Questions you could ask yourself that would indicate so:
- Are there emotional parts of me that I don’t like?
- Are there emotional responses I have that I don’t understand?
- Is there something I’m burdened with that needs resolution?
- Do my prayers about these things seem unheard or useless and have left me wondering if God cares?
We’ve all had these questions. These ladies have some help for us in their work.
An example from the last chapter entitled “Boundaries With Challenging Parts of Others” involves some insight based on brain science. They discuss the difference between the “thinking” brain and the “emotional” brain. In their discussion they show how important it is to know the difference and to achieve the balance possible when both brains work together. The quote I found intriguing was actually from another Christian psychiatrist’s, Curt Thompson, book Anatomy of the Soul.

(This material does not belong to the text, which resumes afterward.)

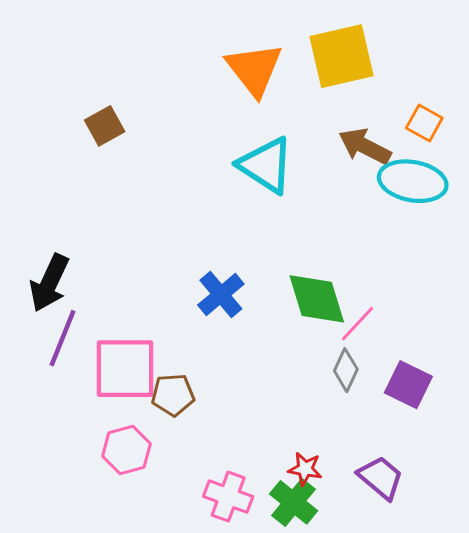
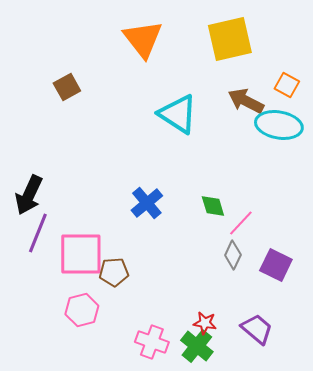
orange triangle: (254, 69) -> (143, 39), moved
green diamond: (317, 299) -> (213, 206), size x0.6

We are more interested in knowing right from wrong (a dominantly left-brain hemisphere function used to cope with fear and shame) than knowing God, which requires the integration of all parts of the brain. Our quest to be “right” – a cognitive activity – can actually keep us from deep connection and a holistic knowledge of God and others.
Oh, how many Christians need to be done with the “right” quest, including me.
See what I mean now? Get your hands on this book and see what other insights await you.